Silberman also explores the future for people with autism, as knowledge of the disorder increases across the world. He told The Guardian that social media heralded a brighter future for them: 'In face-to-face, real-time interactions, people on the spectrum are often overloaded… Whereas, on the computer, at their own pace, it's often much more natural to them. There are now more social possibilities for people on the spectrum than there were before,' he said.

Other long list entries include Mohamedou Ould Slahi's shocking memoir of his detainment at Guantánamo Bay – where he has been captive since 2002. The heavily redacted Guantánamo Diary, brings to life all he has endured, from threats against his family to being force-fed seawater and sexual humiliation.

In his review of the book in The Guardian, Tim Stanley wrote: 'One suspects that a Christian prisoner might have been afflicted with doubt, to have asked what kind of god could let this happen to them. But not Slahi. At a time when Islam is presented in the media as justifying violence, it is instructive to read an account of the ways in which it helps men endure it. After he is interrogated, wounded, drugged and left to suffer by a doctor disguised by a mask, his first thought is to find the Qibla, the direction of Mecca, towards which he can pray.'

The Four-Dimensional Human by Laurence Scott, which explores life in the digital world, is also nominated. The book broadly looks in to the existential impacts on humans of moving into a new, digital age. In a New Statesman article, Psychoanalyst Josh Cohen wrote that one of the book's virtues was its presentation of online life as a 'daily mode of existence' rather than a concrete space one can enter or exit at will.
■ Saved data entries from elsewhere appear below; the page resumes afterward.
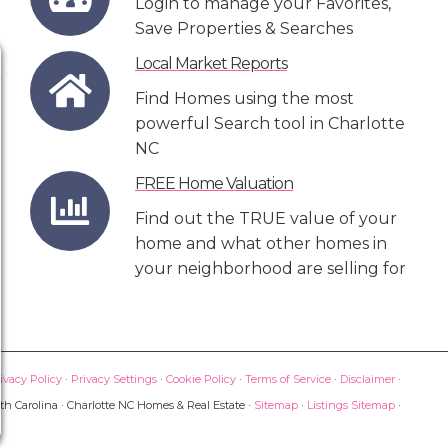
Login to manage your Favorites,
Save Properties & Searches
Local Market Reports
Find Homes using the most
powerful Search tool in Charlotte
NC
FREE Home Valuation
Find out the TRUE value of your
home and what other homes in
your neighborhood are selling for
ivacy Policy
·
Privacy Settings
·
Cookie Policy
·
Terms of Service
·
Disclaimer
·
th Carolina · Charlotte NC Homes & Real Estate ·
Sitemap
·
Listings Sitemap
·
Cohen continued: 'Scott derives his "fourth dimension" not from cutting-edge technology of the present but from literary texts of the 20th century... The fourth dimension here is "an unrealised, unrealisable infinity of space" folded imperceptibly into our standard three dimensions. This once-fanciful sci-fi scenario is now the air that we breathe.'

The other books to make it onto the long list were: Bruce Robinson's They All Love Jack: Busting the Ripper; Jonathan Bate's Ted Hughes: The Unauthorised Life; Fighters in the Shadows: A New History of the French Resistance by Robert Gildea; Oliver Morton's The Planet Remade; Peter Pomerantsev, Nothing is True and Everything is Possible: Adventures in Modern Russia; Emma Sky's The Unravelling: High Hopes and Missed Opportunities in Iraq; Black Earth by Tim Snyder; and Samanth Subramanian's This Divided Island.

The shortlist for the prize will be released on Sunday 11 October and the winner announced on Monday 2 November.